▶ _Task inputs_:

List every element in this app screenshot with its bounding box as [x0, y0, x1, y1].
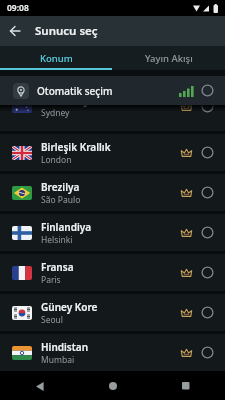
staticText: Avustralya — [41, 105, 96, 107]
button[interactable]: Güney Kore — [0, 294, 225, 331]
staticText: Seoul — [41, 314, 64, 326]
button[interactable]: Otomatik seçim — [0, 76, 225, 105]
button[interactable]: Konum — [0, 46, 112, 70]
staticText: Konum — [40, 52, 73, 65]
button[interactable]: Brezilya — [0, 174, 225, 211]
button[interactable]: Finlandiya — [0, 214, 225, 251]
staticText: Paris — [41, 274, 61, 286]
staticText: 09:08 — [7, 2, 29, 14]
button[interactable] — [0, 16, 30, 46]
staticText: Birleşik Krallık — [41, 140, 111, 154]
staticText: Hindistan — [41, 340, 89, 354]
staticText: Sydney — [41, 107, 70, 119]
button[interactable]: Avustralya — [0, 105, 225, 131]
staticText: Fransa — [41, 260, 74, 274]
button[interactable]: Hindistan — [0, 334, 225, 371]
staticText: Finlandiya — [41, 220, 92, 234]
button[interactable]: Birleşik Krallık — [0, 134, 225, 171]
staticText: Sunucu seç — [35, 23, 98, 39]
button[interactable] — [103, 376, 123, 396]
staticText: Mumbai — [41, 354, 75, 366]
staticText: Yayın Akışı — [145, 52, 193, 65]
staticText: Otomatik seçim — [37, 84, 179, 98]
button[interactable]: Fransa — [0, 254, 225, 291]
button[interactable] — [30, 376, 50, 396]
staticText: Helsinki — [41, 234, 73, 246]
staticText: Güney Kore — [41, 300, 98, 314]
staticText: São Paulo — [41, 194, 81, 206]
button[interactable]: Yayın Akışı — [112, 46, 225, 70]
staticText: Brezilya — [41, 180, 80, 194]
button[interactable] — [176, 376, 196, 396]
staticText: London — [41, 154, 72, 166]
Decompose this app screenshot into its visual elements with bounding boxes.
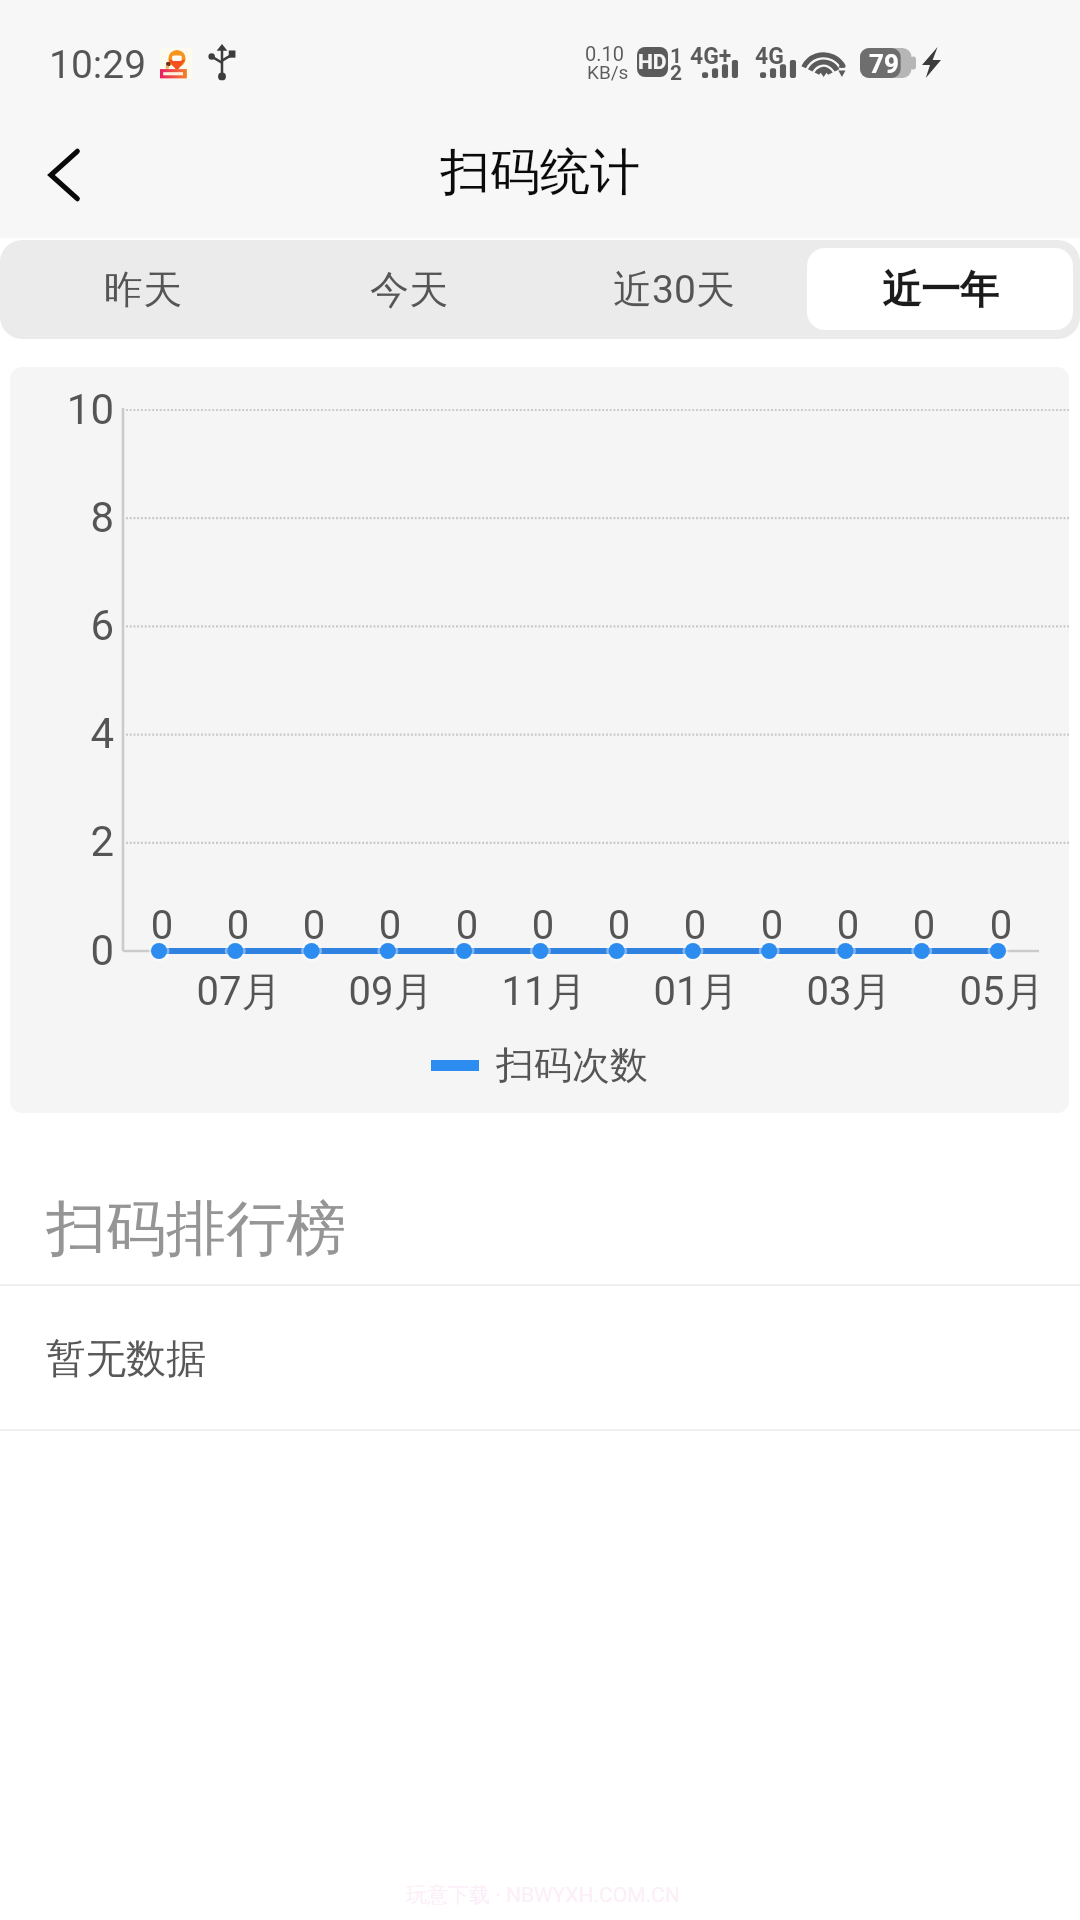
staticText: 10	[10, 385, 114, 434]
staticText: 11月	[474, 966, 614, 1016]
staticText: 4	[10, 709, 114, 758]
staticText: 0	[513, 902, 573, 949]
button[interactable]: 近30天	[541, 248, 807, 330]
staticText: KB/s	[587, 61, 629, 83]
staticText: 4G+	[690, 43, 732, 70]
button[interactable]: 昨天	[10, 248, 276, 330]
staticText: 昨天	[104, 265, 182, 314]
staticText: 0	[360, 902, 420, 949]
staticText: 2	[670, 61, 683, 86]
staticText: 0	[971, 902, 1031, 949]
staticText: 0	[132, 902, 192, 949]
staticText: 2	[10, 817, 114, 866]
staticText: 1	[670, 44, 683, 69]
staticText: 0	[742, 902, 802, 949]
staticText: 6	[10, 601, 114, 650]
staticText: 03月	[779, 966, 919, 1016]
staticText: 0	[894, 902, 954, 949]
staticText: 01月	[626, 966, 766, 1016]
staticText: 扫码次数	[496, 1041, 648, 1089]
staticText: 暂无数据	[46, 1333, 206, 1383]
staticText: 近一年	[882, 265, 999, 314]
staticText: 玩意下载 · NBWYXH.COM.CN	[406, 1882, 680, 1908]
button[interactable]: 近一年	[807, 248, 1073, 330]
staticText: 0	[208, 902, 268, 949]
staticText: 07月	[169, 966, 309, 1016]
staticText: HD	[638, 50, 667, 75]
button[interactable]: 扫码排行榜	[0, 1173, 1080, 1285]
staticText: 近30天	[613, 265, 735, 314]
button[interactable]: 今天	[276, 248, 542, 330]
staticText: 09月	[321, 966, 461, 1016]
staticText: 10:29	[49, 42, 147, 88]
staticText: 今天	[370, 265, 448, 314]
staticText: 0	[10, 926, 114, 975]
staticText: 79	[869, 49, 899, 79]
staticText: 扫码排行榜	[46, 1191, 346, 1267]
staticText: 0	[665, 902, 725, 949]
staticText: 0	[284, 902, 344, 949]
staticText: 0	[589, 902, 649, 949]
button[interactable]: Back	[12, 122, 117, 227]
staticText: 8	[10, 493, 114, 542]
staticText: 4G	[755, 43, 784, 70]
staticText: 0.10	[585, 42, 624, 65]
staticText: 0	[437, 902, 497, 949]
staticText: 0	[818, 902, 878, 949]
staticText: 扫码统计	[440, 141, 640, 204]
staticText: 05月	[932, 966, 1069, 1016]
button[interactable]: 暂无数据	[0, 1286, 1080, 1430]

▶ _Task to carry out_:
Counting only lines that hold the string "Yayın", give the number of such lines in the records. Write nothing else.

▶ _Answer box_:
2